Mobbs Anthony E D, Boag Simon
School of Psychological Sciences, Faculty of Medicine, Health and Human Sciences, Macquarie University, Sydney, NSW, Australia.
Front Psychol. 2024 Aug 30;15:1335020. doi: 10.3389/fpsyg.2024.1335020. eCollection 2024.
Trust is foundational to all social science domains, but to date, there is no unifying theory or consistent measurement basis spanning the social sciences. This research hypothesized that trust forms the basis of an ontology that could unify the social science domains. The proposed ontology comprises a Cartesian plane with axes self-trust and other-trust. Self-trust manifests in dominant behaviors, and other-trust manifests in cooperative behaviors. Both axes are divided into five discrete categories, creating a matrix of 25 cells. All words in the lexicon are allocated into one of these 25 cells.
This research started with an existing 14,000-word lexicon of dominance and affiliation. The lexicon was extended by manually identifying and including socially descriptive words with information regarding self-trust, other-trust, dominance, and cooperation. The taxonomy was optimized using the Gradient Descent machine learning algorithm and commercially curated synonyms and antonyms. The t-test was employed as the objective (or loss) function for Gradient Descent optimization. Word vectors were identified using groups of four words related as synonyms and antonyms.

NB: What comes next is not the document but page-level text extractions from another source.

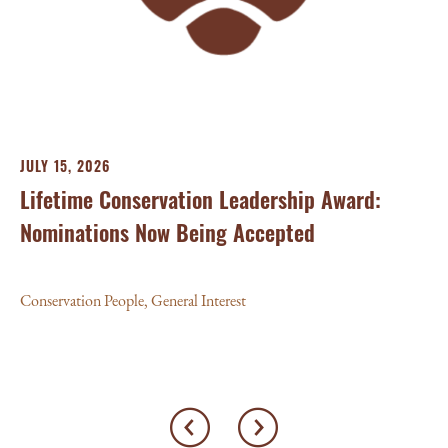
Con
JULY 15, 2026
Lifetime Conservation Leadership Award:
Nominations Now Being Accepted
Conservation People
,
General Interest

Over 30,000 words were identified and included in the lexicon. The optimization process yielded a t-score of over 1,000. Over 226,000 vectors were identified, such as malevolent-mean-gentle-benevolent. A new form of symmetry was identified between adjectives and verbs with a common root; for example, the words and are horizontally reflected.

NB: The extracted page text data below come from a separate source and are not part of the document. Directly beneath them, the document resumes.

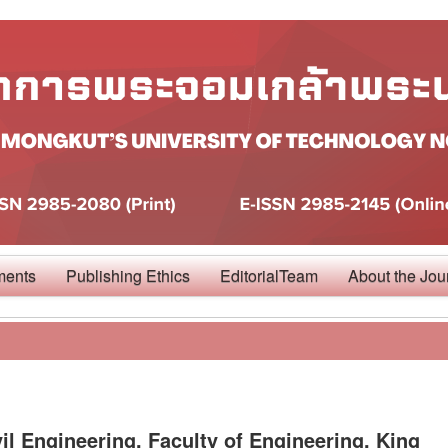
ments
Publishing Ethics
EditorialTeam
About the Jou
il Engineering, Faculty of Engineering, King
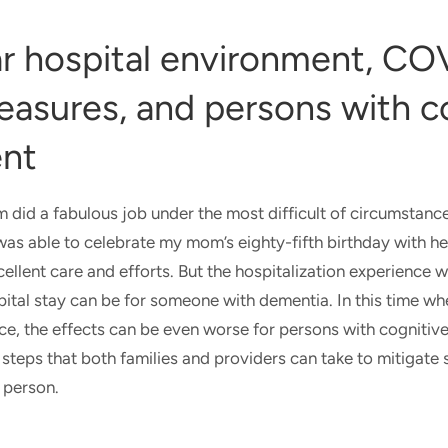
ar hospital environment, CO
easures, and persons with c
ent
did a fabulous job under the most difficult of circumstanc
 was able to celebrate my mom’s eighty-fifth birthday with h
cellent care and efforts. But the hospitalization experience 
spital stay can be for someone with dementia. In this time 
ce, the effects can be even worse for persons with cognitiv
steps that both families and providers can take to mitigate 
d person.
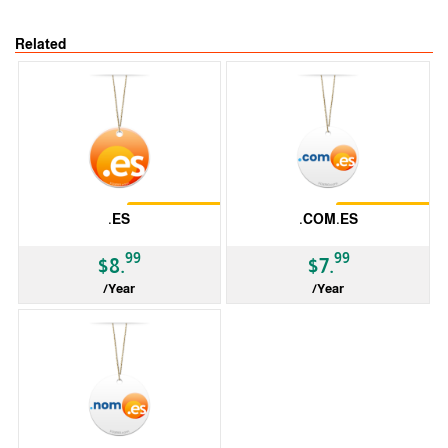
Related
Restrictions
Restrictions
.ES
.COM.ES
99
99
$8.
$7.
/Year
/Year
ccTLD
ccTLD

The word vectors can create a metrologically compliant basis for psychometric testing. The symmetries provide insight into causes (verbs) and effects (adjectives) in social interactions. These vectors and symmetries offer the social sciences a basis of commonality with natural sciences, enabling unprecedented accuracy and precision in social science measurement.

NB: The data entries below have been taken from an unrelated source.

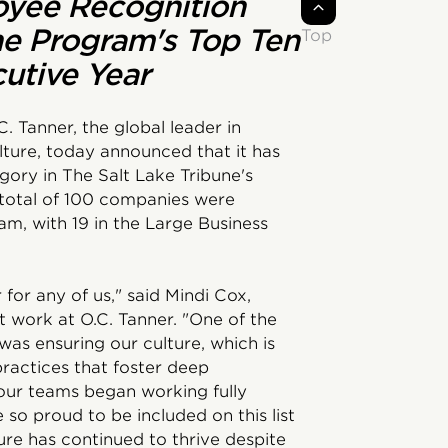
oyee Recognition
he Program's Top Ten
Top
utive Year
C. Tanner, the global leader in
ture, today announced that it has
gory in The Salt Lake Tribune's
otal of 100 companies were
am, with 19 in the Large Business
for any of us," said Mindi Cox,
t work at O.C. Tanner. "One of the
was ensuring our culture, which is
practices that foster deep
our teams began working fully
so proud to be included on this list
re has continued to thrive despite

信任是所有社会科学领域的基础,但迄今为止,尚无跨越社会科学的统一理论或一致的测量基础。本研究假设,信任构成了一个本体论的基础,该本体论可以统一社会科学领域。所提出的本体论包括一个笛卡尔平面,其坐标轴为自我信任和他人信任。自我信任表现为主导行为,他人信任表现为合作行为。两个坐标轴都分为五个离散类别,形成一个25个单元格的矩阵。词汇表中的所有单词都被分配到这25个单元格中的一个。
本研究始于一个现有的14000个单词的支配和归属词汇表。通过手动识别并纳入有关自我信任、他人信任、支配和合作的社会描述性词汇来扩展该词汇表。使用梯度下降机器学习算法以及商业策划的同义词和反义词对分类法进行优化。t检验被用作梯度下降优化的目标(或损失)函数。使用作为同义词和反义词相关的四个单词组来识别词向量。
识别出30000多个单词并纳入词汇表。优化过程产生的t分数超过1000。识别出超过226000个向量,如恶意的-刻薄的-温和的-仁慈的。在具有共同词根的形容词和动词之间发现了一种新的对称形式;例如,单词 和 是水平反射的。
词向量可以为心理测量测试创建一个符合计量学的基础。这些对称提供了对社会互动中的原因(动词)和结果(形容词)的洞察。这些向量和对称形式为社会科学提供了与自然科学的共性基础,从而在社会科学测量中实现前所未有的准确性和精确性。